Sleep. 2025 Nov 25:zsaf371. doi: 10.1093/sleep/zsaf371. Online ahead of print.
ABSTRACT
STUDY OBJECTIVES: Polysomnography (PSG) provides a comprehensive assessment of brain, cardiac, and respiratory activity during sleep. While it is widely used for diagnosing sleep disorders, its potential to assess future health risks has not been fully explored. This study aimed to develop and evaluate an interpretable framework to identify physiological patterns in PSG data linked to cardiovascular disease (CVD) outcomes, without relying on manual annotations (e.g., sleep stages).
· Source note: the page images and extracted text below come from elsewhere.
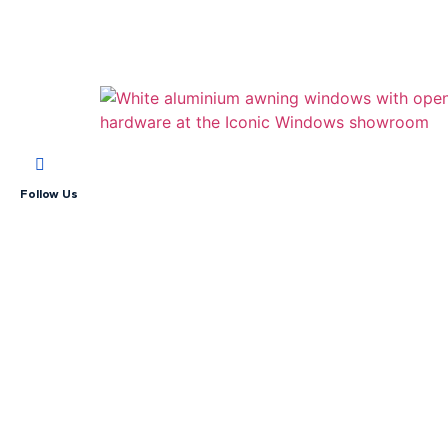
Follow Us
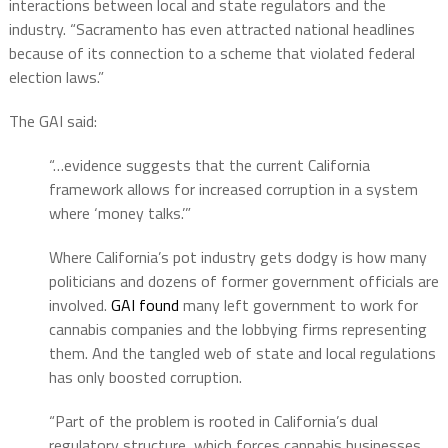
interactions between local and state regulators and the
industry. “Sacramento has even attracted national headlines
because of its connection to a scheme that violated federal
election laws.”
The GAI said:
“…evidence suggests that the current California
framework allows for increased corruption in a system
where ‘money talks.’”
Where California’s pot industry gets dodgy is how many
politicians and dozens of former government officials are
involved.
GAI found
many left government to work for
cannabis companies and the lobbying firms representing
them. And the tangled web of state and local regulations
has only boosted corruption.
“Part of the problem is rooted in California’s dual
regulatory structure, which forces cannabis businesses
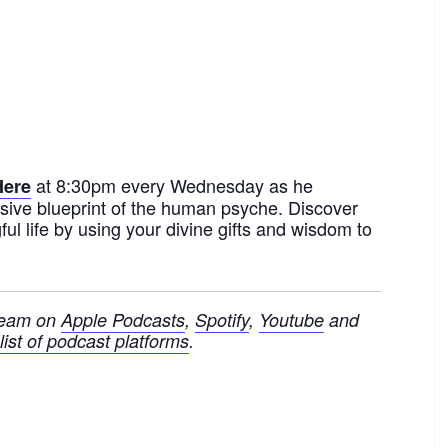
at 8:30pm every Wednesday as he
Here
sive blueprint of the human psyche. Discover
ul life by using your divine gifts and wisdom to
ream on
Apple Podcasts
,
Spotify
,
Youtube
and
ist of podcast platforms
.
METHODS: We developed a self-supervised deep learning model that extracts meaningful patterns from multi-modal signals (Electroencephalography (EEG), Electrocardiography (ECG), and respiratory signals). The model was trained on data from 4,398 participants. Projection scores were derived by contrasting embeddings from individuals with and without CVD outcomes. External validation was conducted in an independent cohort with 1,093 participants. The source code is available on https://github.com/miraclehetech/sleep-ssl.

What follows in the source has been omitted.